Agilent's x-ray systems take a new direction
Steve Scheiber, Contributing Technical Editor -- Test & Measurement World, 2/22/2008 9:45:00 AM
A staunch proponent of using laminography as a means to diagnose solder-joint defects on printed-circuit boards, Agilent Technologies has adopted a different technique in its newest creation, the Medalist x6000. The new system incorporates digital image reconstruction.
Laminography examines a series of "slices" at various z-values above the board surface. In each slice, the image content in the focal plane remains in focus, while anything above or below it is blurred. Software examines individual slices or constructs a three-dimensional image from the whole series when necessary. Traditionally, a z-axis motor shifts the whole stage containing the board in the z-direction to change the slice location. In contrast, the x6000 mathematically shifts in the z-axis without physically moving the board. I asked Jim Benson, product marketing engineer for the x6000, why the company is making this significant strategic shift.
"We have always believed that laminography has been very successful in delivering the full 3-D x-ray capabilities to meet customer requirements," commented Benson. "There were competing 3-D systems, but they could not match our performance. In many cases, that is still true. Ultimately, however, we decided we had taken that architecture as far as it could go.
"The market uses terms such as 2-D, 2.5-D, and 3-D to describe different x-ray approaches. 2-D can be described as a simple, straight-down x-ray at different magnification levels. 2.5-D incorporates a stage that rotates both source and detector, giving the user an angled view of the entire solder joint.

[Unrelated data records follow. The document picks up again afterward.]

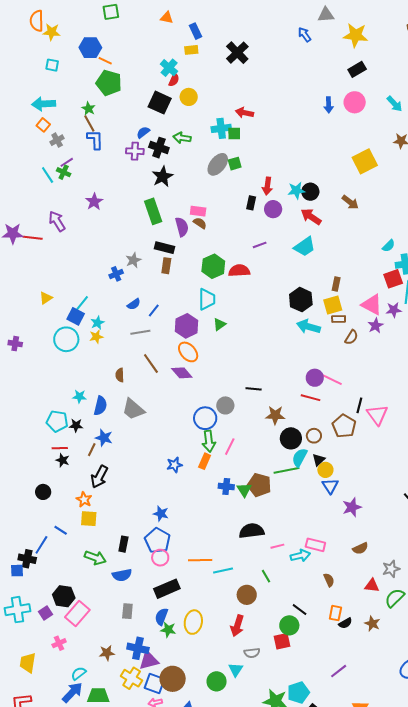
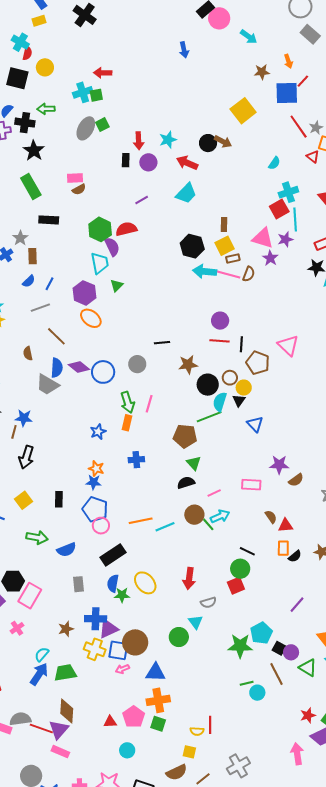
pink circle: (355, 102) -> (219, 18), moved
yellow square: (365, 161) -> (243, 111), moved
black circle: (310, 192) -> (208, 143), moved
brown semicircle: (200, 223) -> (79, 189), turned 128
purple semicircle: (182, 227) -> (112, 247), moved
cyan semicircle: (389, 246) -> (274, 163), moved
brown rectangle: (166, 266) -> (33, 256), moved
purple diamond: (182, 373) -> (79, 367), moved
pink line: (331, 379) -> (228, 274), moved
black line: (359, 405) -> (241, 344), moved
blue semicircle: (100, 406) -> (57, 368), moved
blue circle: (205, 418) -> (103, 372), moved
yellow circle: (325, 470) -> (244, 388), moved
blue cross: (226, 487) -> (136, 460), moved
green triangle: (244, 490) -> (194, 463), moved
orange star: (84, 500) -> (96, 469), moved
purple star: (352, 507) -> (279, 465), moved, turned 30
yellow square: (89, 519) -> (24, 500), turned -30
black semicircle: (252, 531) -> (186, 483), size x0.7
black rectangle: (123, 544) -> (59, 499), moved
cyan arrow: (300, 556) -> (220, 516), moved
red triangle: (372, 586) -> (286, 525), moved
brown circle: (247, 595) -> (194, 515), moved
yellow ellipse: (193, 622) -> (145, 583), turned -40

Both of our 3-D solutions show you a slice of the joint, using angled views to generate that slice.
"One of the key reasons for moving to a digital imaging solution was to maximize throughput. We had already improved laminography's performance several times. We increased the rotation speed of the scintillator and the speed of the controllers, improved acceleration and deceleration of the board on the inspection stage, and reduced the time required for image analysis. Nevertheless, we knew that at some point we would reach a practical limit. We needed to make a transition when the component industry could provide effective cost/performance points for computation and detection. We investigated alternative architectures and made a significant investment in the new platform.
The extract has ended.